INPUT RECORDS: Begin
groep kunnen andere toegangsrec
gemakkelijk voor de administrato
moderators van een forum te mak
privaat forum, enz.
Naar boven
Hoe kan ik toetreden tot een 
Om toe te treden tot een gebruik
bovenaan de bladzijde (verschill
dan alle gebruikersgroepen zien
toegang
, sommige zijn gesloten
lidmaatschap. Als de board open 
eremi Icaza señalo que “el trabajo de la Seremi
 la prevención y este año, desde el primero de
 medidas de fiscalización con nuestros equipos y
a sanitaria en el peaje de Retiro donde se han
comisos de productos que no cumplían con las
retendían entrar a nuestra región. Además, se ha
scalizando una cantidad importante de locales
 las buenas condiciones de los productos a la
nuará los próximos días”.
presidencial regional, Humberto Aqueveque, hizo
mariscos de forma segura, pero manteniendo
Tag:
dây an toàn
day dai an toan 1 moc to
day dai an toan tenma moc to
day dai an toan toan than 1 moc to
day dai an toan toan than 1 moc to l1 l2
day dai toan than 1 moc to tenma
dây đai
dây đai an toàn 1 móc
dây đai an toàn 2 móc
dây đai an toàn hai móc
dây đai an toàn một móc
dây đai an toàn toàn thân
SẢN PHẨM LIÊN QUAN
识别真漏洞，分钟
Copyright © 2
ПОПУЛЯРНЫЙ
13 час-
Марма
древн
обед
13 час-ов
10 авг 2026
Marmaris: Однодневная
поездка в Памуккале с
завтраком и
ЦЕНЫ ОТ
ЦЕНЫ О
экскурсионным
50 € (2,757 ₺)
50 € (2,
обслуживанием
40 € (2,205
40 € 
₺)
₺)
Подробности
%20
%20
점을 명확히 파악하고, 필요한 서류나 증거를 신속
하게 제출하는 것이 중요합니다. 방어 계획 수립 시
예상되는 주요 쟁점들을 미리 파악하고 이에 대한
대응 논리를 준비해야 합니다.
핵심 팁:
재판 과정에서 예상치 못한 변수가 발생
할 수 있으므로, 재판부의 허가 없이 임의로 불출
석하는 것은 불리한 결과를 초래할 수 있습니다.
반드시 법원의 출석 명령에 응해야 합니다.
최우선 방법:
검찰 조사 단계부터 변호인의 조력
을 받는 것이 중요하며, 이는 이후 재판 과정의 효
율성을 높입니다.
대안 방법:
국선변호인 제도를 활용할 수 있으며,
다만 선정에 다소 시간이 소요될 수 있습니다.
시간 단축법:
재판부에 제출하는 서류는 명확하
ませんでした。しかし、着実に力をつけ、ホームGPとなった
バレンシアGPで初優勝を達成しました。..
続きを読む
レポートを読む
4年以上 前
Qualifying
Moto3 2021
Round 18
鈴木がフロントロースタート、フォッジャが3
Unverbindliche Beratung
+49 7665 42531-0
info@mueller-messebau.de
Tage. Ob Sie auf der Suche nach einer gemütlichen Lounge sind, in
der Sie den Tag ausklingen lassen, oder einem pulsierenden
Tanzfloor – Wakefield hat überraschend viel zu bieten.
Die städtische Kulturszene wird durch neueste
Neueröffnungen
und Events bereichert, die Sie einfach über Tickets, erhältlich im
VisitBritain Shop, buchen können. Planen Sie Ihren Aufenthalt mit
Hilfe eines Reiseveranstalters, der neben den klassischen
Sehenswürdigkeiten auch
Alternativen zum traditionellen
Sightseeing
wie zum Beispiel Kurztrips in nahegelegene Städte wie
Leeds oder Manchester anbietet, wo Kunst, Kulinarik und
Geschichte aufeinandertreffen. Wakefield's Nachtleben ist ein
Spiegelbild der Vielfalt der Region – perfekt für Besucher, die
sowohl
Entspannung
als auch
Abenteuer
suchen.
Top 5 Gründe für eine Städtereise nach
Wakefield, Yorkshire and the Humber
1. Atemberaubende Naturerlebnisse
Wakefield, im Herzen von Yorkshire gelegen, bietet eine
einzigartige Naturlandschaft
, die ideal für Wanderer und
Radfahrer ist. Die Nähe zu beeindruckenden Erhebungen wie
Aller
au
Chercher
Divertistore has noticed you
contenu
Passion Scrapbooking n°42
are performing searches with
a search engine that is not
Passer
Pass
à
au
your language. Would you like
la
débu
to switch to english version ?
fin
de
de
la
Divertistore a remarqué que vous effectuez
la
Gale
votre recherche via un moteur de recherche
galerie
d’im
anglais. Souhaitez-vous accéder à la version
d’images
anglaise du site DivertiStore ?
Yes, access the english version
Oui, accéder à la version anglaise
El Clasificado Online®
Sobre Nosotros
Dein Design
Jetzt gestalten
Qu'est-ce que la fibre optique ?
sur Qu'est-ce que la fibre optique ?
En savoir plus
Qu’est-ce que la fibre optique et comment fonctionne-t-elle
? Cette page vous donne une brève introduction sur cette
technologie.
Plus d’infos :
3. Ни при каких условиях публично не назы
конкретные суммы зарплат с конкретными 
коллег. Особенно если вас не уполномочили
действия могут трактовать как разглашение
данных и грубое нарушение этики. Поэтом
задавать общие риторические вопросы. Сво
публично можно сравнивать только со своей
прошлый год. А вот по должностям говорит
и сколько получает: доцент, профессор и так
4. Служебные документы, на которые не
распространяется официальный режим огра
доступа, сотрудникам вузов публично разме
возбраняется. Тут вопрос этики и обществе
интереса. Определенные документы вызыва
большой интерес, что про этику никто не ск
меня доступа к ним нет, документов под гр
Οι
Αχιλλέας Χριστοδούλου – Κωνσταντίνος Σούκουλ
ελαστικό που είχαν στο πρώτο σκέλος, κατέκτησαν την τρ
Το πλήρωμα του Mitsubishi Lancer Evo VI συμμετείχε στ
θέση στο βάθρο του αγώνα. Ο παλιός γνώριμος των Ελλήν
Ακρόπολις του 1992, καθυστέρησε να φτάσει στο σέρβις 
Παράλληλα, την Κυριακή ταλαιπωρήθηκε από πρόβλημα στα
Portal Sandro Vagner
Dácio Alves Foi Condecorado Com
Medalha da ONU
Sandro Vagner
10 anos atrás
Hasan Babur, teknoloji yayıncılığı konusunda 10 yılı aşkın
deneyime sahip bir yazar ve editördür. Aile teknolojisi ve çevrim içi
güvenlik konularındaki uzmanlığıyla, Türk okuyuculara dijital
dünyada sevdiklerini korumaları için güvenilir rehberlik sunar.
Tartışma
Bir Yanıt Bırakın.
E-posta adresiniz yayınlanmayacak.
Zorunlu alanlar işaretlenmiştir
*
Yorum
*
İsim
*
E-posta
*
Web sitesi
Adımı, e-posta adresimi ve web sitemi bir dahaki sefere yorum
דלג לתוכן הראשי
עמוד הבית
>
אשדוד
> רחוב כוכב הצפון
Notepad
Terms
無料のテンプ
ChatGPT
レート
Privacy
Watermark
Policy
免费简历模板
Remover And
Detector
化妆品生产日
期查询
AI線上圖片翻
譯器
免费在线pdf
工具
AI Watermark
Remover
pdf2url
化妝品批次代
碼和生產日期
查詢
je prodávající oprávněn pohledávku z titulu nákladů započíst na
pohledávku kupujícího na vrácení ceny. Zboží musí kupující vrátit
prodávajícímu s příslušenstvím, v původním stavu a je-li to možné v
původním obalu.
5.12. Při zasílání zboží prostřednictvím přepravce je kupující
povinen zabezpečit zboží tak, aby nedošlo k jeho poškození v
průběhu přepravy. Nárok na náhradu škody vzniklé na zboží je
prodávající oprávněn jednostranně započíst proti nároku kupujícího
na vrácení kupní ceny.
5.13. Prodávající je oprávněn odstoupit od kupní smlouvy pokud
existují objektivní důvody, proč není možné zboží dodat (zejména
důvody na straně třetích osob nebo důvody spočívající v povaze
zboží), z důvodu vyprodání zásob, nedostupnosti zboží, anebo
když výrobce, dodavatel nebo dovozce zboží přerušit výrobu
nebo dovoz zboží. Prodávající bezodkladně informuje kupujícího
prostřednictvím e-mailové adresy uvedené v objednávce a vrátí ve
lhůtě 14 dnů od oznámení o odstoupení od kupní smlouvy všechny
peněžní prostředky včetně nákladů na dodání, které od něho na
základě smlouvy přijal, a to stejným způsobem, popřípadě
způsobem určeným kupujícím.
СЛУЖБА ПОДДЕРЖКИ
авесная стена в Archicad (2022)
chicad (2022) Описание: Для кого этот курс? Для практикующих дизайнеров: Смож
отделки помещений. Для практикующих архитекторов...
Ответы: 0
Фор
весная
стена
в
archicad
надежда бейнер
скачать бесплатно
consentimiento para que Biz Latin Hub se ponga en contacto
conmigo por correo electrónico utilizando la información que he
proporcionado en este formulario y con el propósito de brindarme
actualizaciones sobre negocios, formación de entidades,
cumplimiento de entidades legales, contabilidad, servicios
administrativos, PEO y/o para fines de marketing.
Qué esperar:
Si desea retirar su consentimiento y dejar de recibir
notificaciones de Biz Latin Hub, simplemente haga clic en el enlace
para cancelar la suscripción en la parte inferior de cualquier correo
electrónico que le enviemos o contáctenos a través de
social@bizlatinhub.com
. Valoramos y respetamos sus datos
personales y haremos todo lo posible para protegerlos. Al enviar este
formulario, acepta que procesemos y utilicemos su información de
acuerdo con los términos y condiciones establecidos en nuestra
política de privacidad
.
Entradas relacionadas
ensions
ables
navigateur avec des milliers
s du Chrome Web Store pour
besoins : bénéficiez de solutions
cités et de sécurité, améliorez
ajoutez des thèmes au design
INPUT RECORDS: End
■ **TASK REQUIREMENTS**:
Scan the material for lines with the word "započíst", and copy each line you find.

■ **WRITTEN ANSWER**:
je prodávající oprávněn pohledávku z titulu nákladů započíst na
prodávající oprávněn jednostranně započíst proti nároku kupujícího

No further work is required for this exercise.